Air Dry vs. Kiln Dry
Issue: Issue 4.01
Posted Date: 1/13/2003
Michael Dresdner & Simon Watts
Q. I have a truckload of red oak planks that were sawed from a tree in my yard. I piled them, spaced with stickers, and let them air dry for 3 years. Then I had them planed, and moved them into my garage to dry for another year. A local furniture maker told me that they're only good for firewood, since they weren't kiln dried. He claims that they will all inevitably crack and warp because air drying does not change the molecular structure of the wood as kiln dried does. I would love to get some other opinions on this.
"Good grief, what hogwash! I have heard the exact same argument in reverse -- that only air-dried wood was worth using. (Guitar makers used to be particularly big on using only air-dried wood, in spite of the fact that the vast majority of guitars are made with kiln-dried wood.) Both statements are silly. If wood is dried correctly, no matter what the method used, it is dried correctly. As a matter of fact, I know of at least two wood processors here in my area that quick-cure cut wood in a vacuum chamber instead of a kiln, and their results are absolutely stellar. Of course, there are many ways to screw up wood both in a kiln and out of it. For what it is worth, wood that is going to crack and warp usually does so during the drying process, so if your wood came out clean, flat, and whole, I'd guess there's some great furniture in its future."

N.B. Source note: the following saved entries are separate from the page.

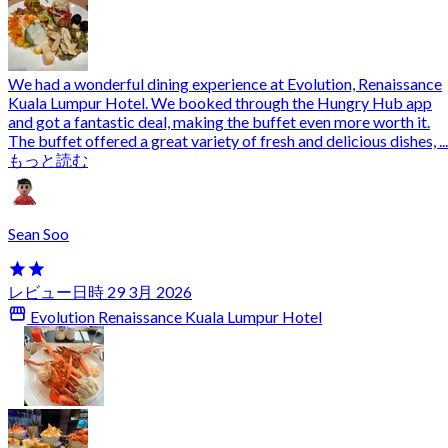
We had a wonderful dining experience at Evolution, Renaissance
Kuala Lumpur Hotel. We booked through the Hungry Hub app
and got a fantastic deal, making the buffet even more worth it.
The buffet offered a great variety of fresh and delicious dishes, ...
もっと読む
Sean Soo
レビュー日時 29 3月 2026
Evolution Renaissance Kuala Lumpur Hotel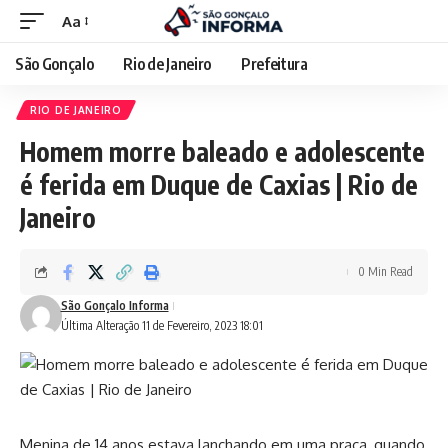
Aa
São Gonçalo
Rio de Janeiro
Prefeitura
RIO DE JANEIRO
Homem morre baleado e adolescente
é ferida em Duque de Caxias | Rio de
Janeiro
0 Min Read
São Gonçalo Informa
Última Alteração 11 de Fevereiro, 2023 18:01
Menina de 14 anos estava lanchando em uma praça, quando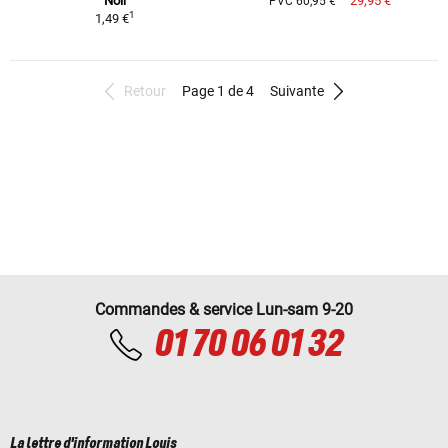
Noir
29,95 €
PVC 60,95 €
1
1,49 €
Retour
Page 1 de 4
Suivante
Commandes & service Lun-sam 9-20
01 70 06 01 32
La lettre d'information Louis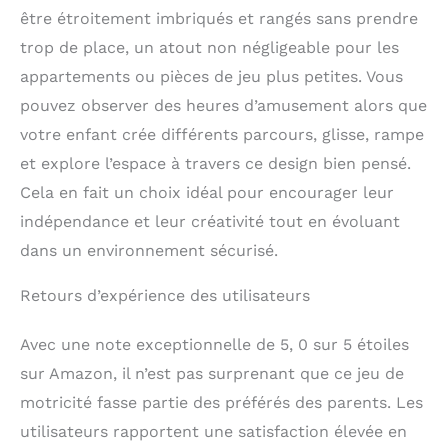
être étroitement imbriqués et rangés sans prendre
trop de place, un atout non négligeable pour les
appartements ou pièces de jeu plus petites. Vous
pouvez observer des heures d’amusement alors que
votre enfant crée différents parcours, glisse, rampe
et explore l’espace à travers ce design bien pensé.
Cela en fait un choix idéal pour encourager leur
indépendance et leur créativité tout en évoluant
dans un environnement sécurisé.
Retours d’expérience des utilisateurs
Avec une note exceptionnelle de 5, 0 sur 5 étoiles
sur Amazon, il n’est pas surprenant que ce jeu de
motricité fasse partie des préférés des parents. Les
utilisateurs rapportent une satisfaction élevée en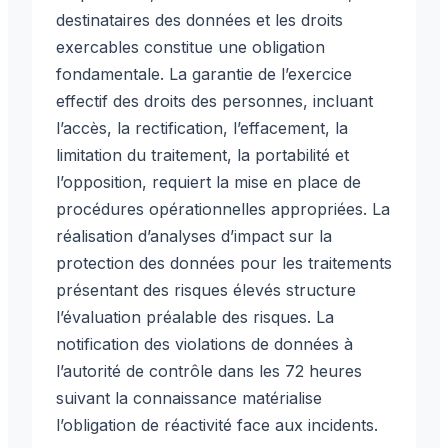
destinataires des données et les droits
exercables constitue une obligation
fondamentale. La garantie de l’exercice
effectif des droits des personnes, incluant
l’accès, la rectification, l’effacement, la
limitation du traitement, la portabilité et
l’opposition, requiert la mise en place de
procédures opérationnelles appropriées. La
réalisation d’analyses d’impact sur la
protection des données pour les traitements
présentant des risques élevés structure
l’évaluation préalable des risques. La
notification des violations de données à
l’autorité de contrôle dans les 72 heures
suivant la connaissance matérialise
l’obligation de réactivité face aux incidents.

Simon Watts: "Your wood has now reached equilibrium with the conditions of humidity prevailing where you live. That is probably somewhere between 10% and 16%, but it might be a good idea to check it. I much prefer working with air-dry wood, especially oak. Unless kiln-drying is done very carefully, it can cause the cell walls to collapse, degrade the timber, and produce lens-shaped cavities within the plank. You've done the right thing, so go ahead and make what you have in mind while enjoying the virtues of patience."